Vicus Tuscus
Der Vicus Tuscus („etruskisches Viertel“) war ein Stadtteil im antiken Rom im Bereich zwischen dem Forum Romanum und dem Circus Maximus, am Rand des Palatin. Er lag an einer wichtigen Verkehrsverbindung, die später ebenfalls als Vicus Tuscus bezeichnet wurde.
Name und Entstehung
Der Name bedeutet wörtlich „etruskisches Viertel“. Nach der römischen Überlieferung entstand diese Bezeichnung, weil sich hier Etrusker niederließen.
Der Historiker Titus Livius berichtet, dass nach den Kämpfen zwischen Rom und der etruskischen Stadt Clusium etruskische Krieger und Gefolgsleute des Königs Lars Porsenna in diesem Teil der Stadt nach Rom kamen, nachdem sie in einer Schlacht vor Aricia besiegt und in die Flucht geschlagen worden waren. Die Römer gewährten dieses Zuflucht und ließen sie sich dort ansiedeln. Daher erhielt das Viertel den Namen „Vicus Tuscus“. (AUC, 2,14)
Lage
Der Vicus Tuscus lag im Zentrum Roms und verband den Bereich des Forum Romanum mit dem Tal des Circus Maximus. Er verlief zwischen zwei der wichtigsten Hügel der Stadt:
Durch diese Lage gehörte das Viertel zu den stark frequentierten Bereichen der Stadt.

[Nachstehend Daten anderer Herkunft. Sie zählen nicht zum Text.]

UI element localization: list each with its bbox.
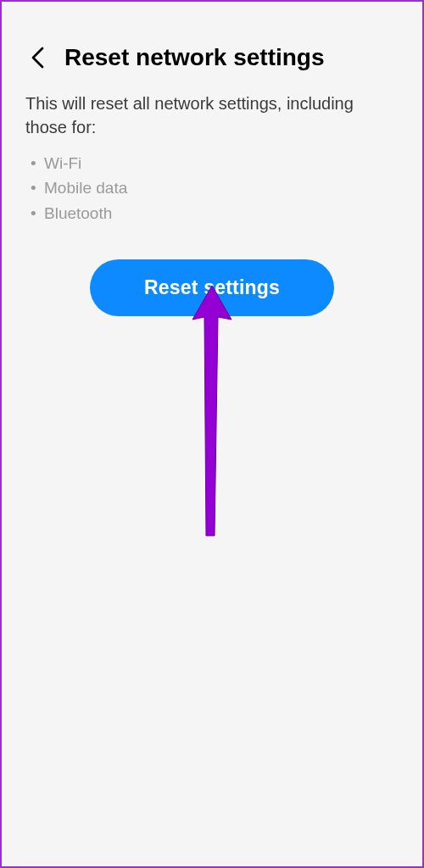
bullet-list: Wi-Fi Mobile data Bluetooth: [25, 151, 399, 225]
list-item: Wi-Fi: [44, 151, 399, 175]
content-area: This will reset all network settings, in…: [2, 92, 422, 316]
list-item: Mobile data: [44, 175, 399, 200]
reset-settings-button[interactable]: Reset settings: [90, 259, 334, 316]
description-text: This will reset all network settings, in…: [25, 92, 399, 139]
list-item: Bluetooth: [44, 201, 399, 225]
header: Reset network settings: [2, 2, 422, 92]
back-icon[interactable]: [27, 47, 49, 69]
button-container: Reset settings: [25, 259, 399, 316]
page-title: Reset network settings: [64, 44, 325, 71]
annotation-arrow-icon: [182, 281, 242, 556]
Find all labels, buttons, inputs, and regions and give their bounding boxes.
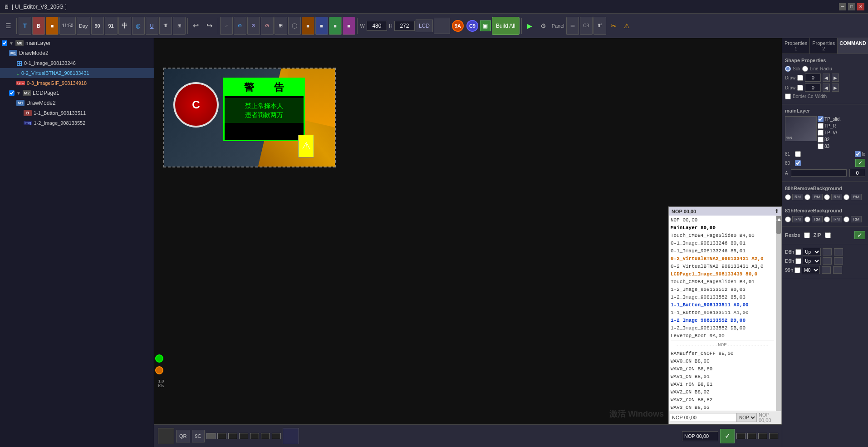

Entwicklung zum Handelsviertel
In der späteren Republik entwickelte sich der Vicus Tuscus zu einem lebhaften Geschäftsviertel. Antike Autoren berichten von zahlreichen Händlern, besonders von Verkäufern von Luxuswaren, Parfümen und Weihrauch.
Die Nähe zum Forum und zu großen öffentlichen Veranstaltungen im Circus Maximus sorgte dafür, dass hier ständig viele Menschen unterwegs waren.